Example: “With his perfect warm Southern drawl, high-end (but comfortable) clothing, and the right amount of…” (p.13)
Example: “…my phone pings. “I pull it out of my pocket without looking, expecting another (well-deserved) quippy barb from Divya.” (p. 3)
Em-dash: The Em-dash is the boldest choice for the most dramatic or impactful of inserts. In this example’s case, it can be the most sassiest as well.
Example: “Doing something stupid like waiting for the boy who broke my heart—who is now seven minutes late—and starting at the e-mail that could change my career?” (p.4)
While you can technically use either one for whatever kind of insert you would like, it is better to use the quieter, less noticeable inserts and expansions with the commas, and then work your way up by correlating impact to the other types of punctuation. Parentheses are bigger and louder and the loudest is the em-dash. Use the em-dash sparingly, never as much as you would use a comma—that’s overkill!
Jackson has a wild example where all three are used in one sentence:
“And being the secret bleeding heart that Jamal is, Emily’s boyfriend, Todd—an entrepreneur trying to open a brewery that specializes in using flowers as the flavor base (aka broke)—is here for the free food.” (p.17)
What makes these a complete sentence and not a run on are the complete and focused ideas within that have a clean ending and contained explanation. This sentence is listing out the reasons a group of friends is hanging out at a restaurant. The main clause of this statement is, “And being the secret bleeding heart that Jamal is, Todd is here for the free food.” It is a comparison between the two while giving us more information about the new character, Todd.

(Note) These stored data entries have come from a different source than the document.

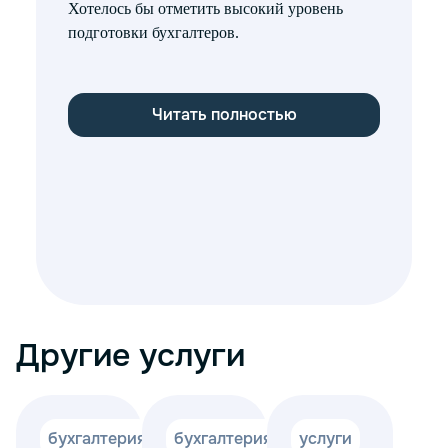
Хотелось бы отметить высокий уровень
учета
подготовки бухгалтеров.
наше
каче
наше
доку
Читать полностью
Другие услуги
бухгалтерия
бухгалтерия
услуги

Todd is a character being introduced to the readers for the first time. Because of this, the author plugged in that he is “Emily’s boyfriend,” within the commas’ insertion and further, “an entrepreneur…” gives us a little more information about him. When you have so much plugged into one sentence, varying the punctuation helps the reader know what information is detailing what. Imagine if this was all commas instead… that would be confusing!
Conclusion
Next week, I have more I want to share from this lovely work. We will talk about how to attach actions and descriptions to the dialogue tag, formatting your ellipses, and I’ll share a selection of wonderful similes and metaphors. In the meantime, happy writing!